Winter’s patterns

muddy pointer

 

 

 

 

The days are getting shorter, we’ve had a couple of frosty mornings, and the leaves have nearly all gone from trees. Winter has come! I asked some of the people attending the Midwinter Market what winter means to them and their work?

For the FIG Tree the winter means Christmas and a time to increase the making and selling of their fairly traded bean to bar chocolate!

Sharon from Cockerham Boers answered: The winter is a hard time in farming because there is quite a lot more hours per day of hard work whilst there are also less hours to the day to get it all done in. However it is also a time of year where you actually have closer daily contact with the livestock and it is always nice to be properly interacting with them. During the winter our goats have free access to shelter in the form of buildings and field shelters. They come and go as they please but generally choose to be out in the day and inside at night or if the weather is very wet. In addition to their grazing they have a permanent supply of forage in the form of hay or haylage – it takes more hours per day to ensure everyone is fed and bedded properly during winter. Also, we have “tupping season” in early winter. This is the time when the males run with the females to create the next generation – which will be born during the spring. They all need to be in the peak of health and fitness, so we watch the goats very closely at this time of year.”

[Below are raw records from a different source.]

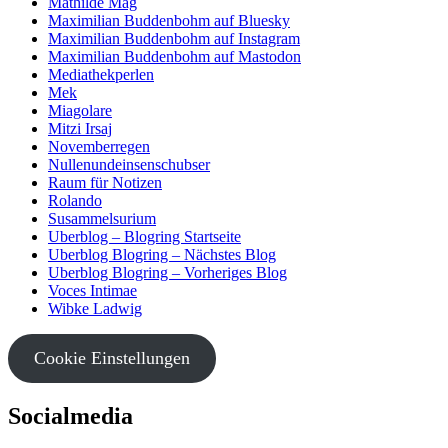
Mathilde Mag
Maximilian Buddenbohm auf Bluesky
Maximilian Buddenbohm auf Instagram
Maximilian Buddenbohm auf Mastodon
Mediathekperlen
Mek
Miagolare
Mitzi Irsaj
Novemberregen
Nullenundeinsenschubser
Raum für Notizen
Rolando
Susammelsurium
Uberblog – Blogring Startseite
Uberblog Blogring – Nächstes Blog
Uberblog Blogring – Vorheriges Blog
Voces Intimae
Wibke Ladwig
Cookie Einstellungen
Socialmedia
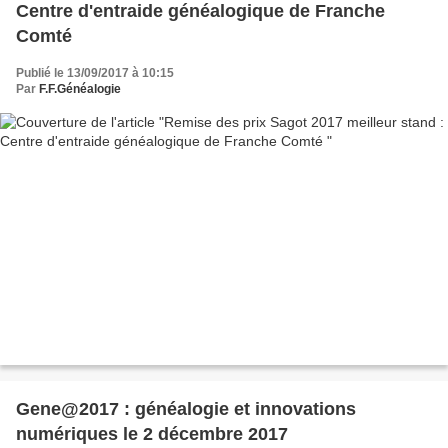
Centre d'entraide généalogique de Franche
Comté
Publié le 13/09/2017 à 10:15
Par
F.F.Généalogie
Gene@2017 : généalogie et innovations
numériques le 2 décembre 2017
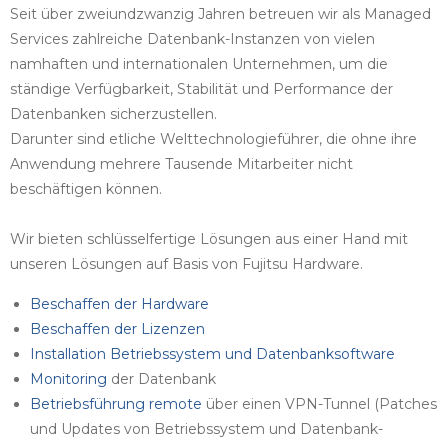
Seit über zweiundzwanzig Jahren betreuen wir als Managed
Services zahlreiche Datenbank-Instanzen von vielen
namhaften und internationalen Unternehmen, um die
ständige Verfügbarkeit, Stabilität und Performance der
Datenbanken sicherzustellen.
Darunter sind etliche Welttechnologieführer, die ohne ihre
Anwendung mehrere Tausende Mitarbeiter nicht
beschäftigen können.
Wir bieten schlüsselfertige Lösungen aus einer Hand mit
unseren Lösungen auf Basis von Fujitsu Hardware.
Beschaffen der Hardware
Beschaffen der Lizenzen
Installation Betriebssystem und Datenbanksoftware
Monitoring
der Datenbank
Betriebsführung remote
über einen VPN-Tunnel (Patches
und Updates von Betriebssystem und Datenbank-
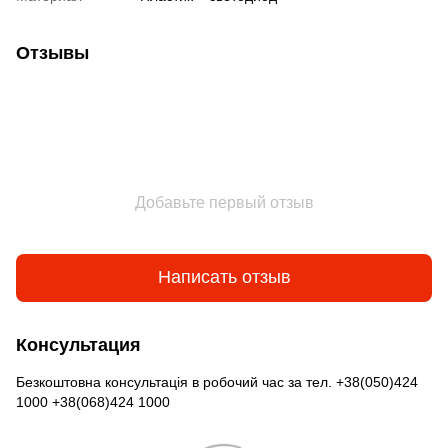
Отзывы
Добавьте первый отзыв
Написать отзыв
Консультация
Безкоштовна консультація в робочий час за тел. +38(050)424
1000 +38(068)424 1000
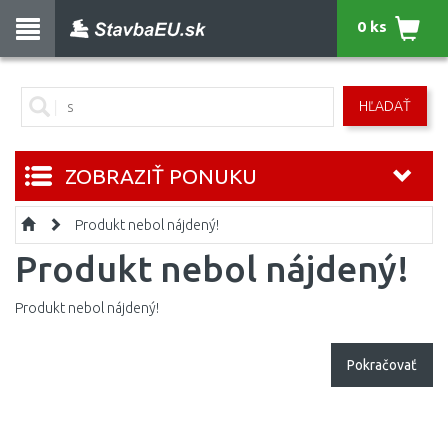
0 ks
HĽADAŤ
ZOBRAZIŤ PONUKU
Produkt nebol nájdený!
Produkt nebol nájdený!
Produkt nebol nájdený!
Pokračovať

For Owen Jones, a local oak swill basket maker, from mid-December until mid-March he enjoys the dormant few months out in the woods coppicing on dry days and spending time inside making orders on wet days. Owen commented: “I much prefer the bare, brown winter landscape with the skeletal forms of the trees. I like the dormancy of the land and the starry skies and the weekends in the garden, the break from shows. Basically I like winters!”

For Claver Hill winter is a time for growing winter crops and preparing no-dig beds. Winter also encourages reflection, with the group’s members reviewing what has grown well over the past year in order to plan for next year!

Biza Baker makes the most of seasonal produce in the autumn and winter: “We can bake products using seasonal ingredients such as pumpkins, apples, nuts, pears…The special part of the winter is Christmas Time for us.”